◆ Activity ◆
Your answer should hold exactly the lines from the line containing "业刚起步之际，遇到太多的来自生活与工作上的" through the end of the entries that follow.

◆ Record extracts ◆
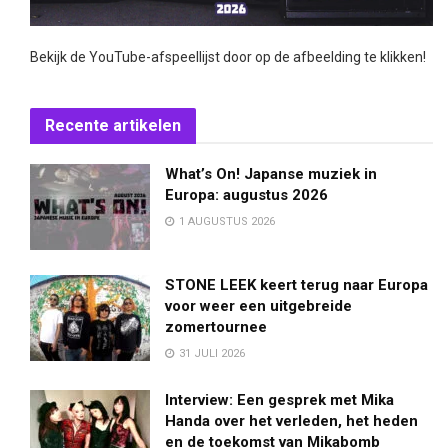
Bekijk de YouTube-afspeellijst door op de afbeelding te klikken!
Recente artikelen
What’s On! Japanse muziek in
Europa: augustus 2026
1 AUGUSTUS 2026
STONE LEEK keert terug naar Europa
voor weer een uitgebreide
zomertournee
31 JULI 2026
Interview: Een gesprek met Mika
Handa over het verleden, het heden
en de toekomst van Mikabomb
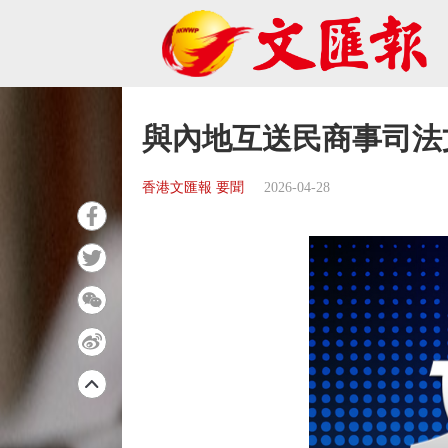
與內地互送民商事司法
香港文匯報 要聞
2026-04-28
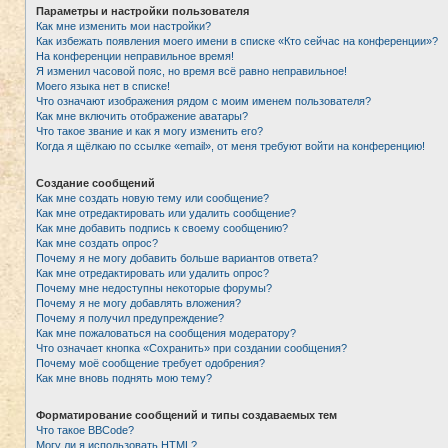
Параметры и настройки пользователя
Как мне изменить мои настройки?
Как избежать появления моего имени в списке «Кто сейчас на конференции»?
На конференции неправильное время!
Я изменил часовой пояс, но время всё равно неправильное!
Моего языка нет в списке!
Что означают изображения рядом с моим именем пользователя?
Как мне включить отображение аватары?
Что такое звание и как я могу изменить его?
Когда я щёлкаю по ссылке «email», от меня требуют войти на конференцию!
Создание сообщений
Как мне создать новую тему или сообщение?
Как мне отредактировать или удалить сообщение?
Как мне добавить подпись к своему сообщению?
Как мне создать опрос?
Почему я не могу добавить больше вариантов ответа?
Как мне отредактировать или удалить опрос?
Почему мне недоступны некоторые форумы?
Почему я не могу добавлять вложения?
Почему я получил предупреждение?
Как мне пожаловаться на сообщения модератору?
Что означает кнопка «Сохранить» при создании сообщения?
Почему моё сообщение требует одобрения?
Как мне вновь поднять мою тему?
Форматирование сообщений и типы создаваемых тем
Что такое BBCode?
Могу ли я использовать HTML?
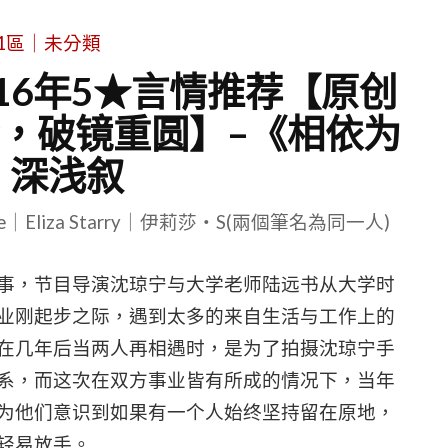
1區｜未分類
16年5★言情推荐【原创
，破镜重圆】–《相依为
》深浅叙
le｜Eliza Starry｜伊莉莎・S(兩個筆名為同一人)
事，节目导演沈琼宁与大学老师陆远书从大学时
业刚起步之际，遇到太多的来自生活与工作上的
在几年后当两人再相遇时，是为了拍摄沈琼宁手
系，而这次在双方事业皆有所成的情况下，当年
为他们意识到如果有一个人始终坚持留在原地，
轻易放手。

◆ Solution ◆
业刚起步之际，遇到太多的来自生活与工作上的
在几年后当两人再相遇时，是为了拍摄沈琼宁手
系，而这次在双方事业皆有所成的情况下，当年
为他们意识到如果有一个人始终坚持留在原地，
轻易放手。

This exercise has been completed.